My question: What is the justification for publicly funded research universities to appropriate the public domain through all rights reserved copyright when they are tasked with sharing knowledge through research and teaching for the benefit of society?
The open licenses and the remix compatibility dance
John Edmonstone noted that it’s not easy to remember all the idiosyncrasies of remix compatibility among the open license alternatives particularly if you don’t work with remixing open content on a daily basis. The OCL4Ed materials are openly licensed and the OCL4Ed remix materials will remain openly accessible for referencing purposes in the future.
When working with educators who are new to open licensing, I usually recommend simplifying things by only sourcing CC-BY or CC-BY-SA resources for remixing and then applying the same license rule. Using this approach the rules are simple:
- If all the source materials are CC-BY you can re-license using the same license (or even CC-BY-SA or more restrictive license which could get more complicated.)
- If you include a CC-BY-SA resource in your mix – use the same license, that is CC-BY-SA.
Two bullets is easier to remember than all the remix compatibility options.
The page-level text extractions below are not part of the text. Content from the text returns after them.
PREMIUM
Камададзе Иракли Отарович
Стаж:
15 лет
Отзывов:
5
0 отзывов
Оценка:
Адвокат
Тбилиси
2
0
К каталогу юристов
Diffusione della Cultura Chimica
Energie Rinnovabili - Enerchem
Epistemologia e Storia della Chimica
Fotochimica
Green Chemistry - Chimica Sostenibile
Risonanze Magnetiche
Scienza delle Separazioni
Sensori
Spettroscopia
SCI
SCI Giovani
Alastair Creelman is an academic with extensive experience in using Creative Commons and his contributions during OCL4Ed have added considerable value in highlighting pragmatic issues educators face daily when testing the open education waters. Alastair – BIG thanks for sharing these experiences freely with the OCL4Ed 14.02 cohort. ). In something old, something new, something borrowed …, Alastair raises the practical question of whether it is permissible to reuse images with a more restrictive CC license than the license applied by the author of the text. For example, including a CC-BY-NC-SA photo in a blog post using a CC-BY license.
This question relates to what constitutes and adaptation or derivative work. The general consensus is that it is permissible to use an image with a more restrictive license than the work in which it is used with proper attribution and provided that the image can be identified as a discrete object using a different license by virtue of the attribution link and license reference.
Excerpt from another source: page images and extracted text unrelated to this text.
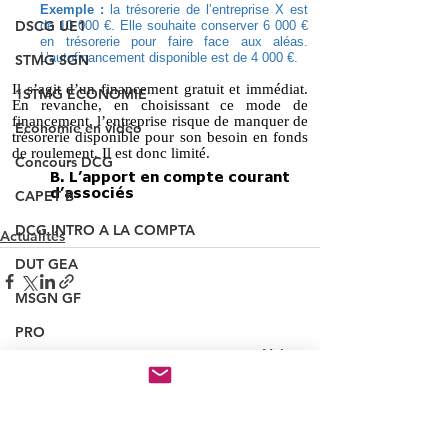
DSCG UE1
STMG SGN
1STMG ECONOMIE
Economie en vidéo
Concours DCG
CAPET B
DCG INTRO A LA COMPTA
Actualités
DUT GEA
MSGN GF
PRO
Voir tout
Posts récents
NOUVEAUX QUIZ
INSCRIPTION CONCOURS
VAINQUEUR CONCOURS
However, my personal view is that in this scenario, images using the copyleft provision (ShareAlike) should not be altered in any way. While, for example, a CC-BY-SA image can legally be altered, the intent of the copyright holder for using the copyleft provision is not known and they may have strong views on the viral intent of the SA clause, namely that all works which use the image should also apply the SA clause. Out of respect for individuals which hold a strong view on “sharing alike”, I always presume that they would want all works which use SA images to be licensed in the same way.
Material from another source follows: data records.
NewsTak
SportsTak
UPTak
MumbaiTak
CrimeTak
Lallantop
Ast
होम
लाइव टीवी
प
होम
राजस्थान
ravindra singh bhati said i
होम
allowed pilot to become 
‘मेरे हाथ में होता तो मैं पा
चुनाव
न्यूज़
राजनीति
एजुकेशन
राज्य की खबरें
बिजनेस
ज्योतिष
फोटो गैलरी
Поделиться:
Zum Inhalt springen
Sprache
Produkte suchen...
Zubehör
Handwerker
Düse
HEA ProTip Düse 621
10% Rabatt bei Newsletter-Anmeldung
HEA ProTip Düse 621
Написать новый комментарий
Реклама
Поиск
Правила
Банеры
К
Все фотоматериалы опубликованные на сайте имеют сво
Sandy Duncan remarks that “the share -alike component is reasonable but not practical where many online courses are locked behind password protected environments and therefore sharing is not possible.” Sandy correctly suggests that locking down SA materials behind a password restricts sharing. However, I must point out that there are no legal restrictions for locking SA materials behind a password and this sets the stage for a rich discussion during Session 5 which explores choosing the right license.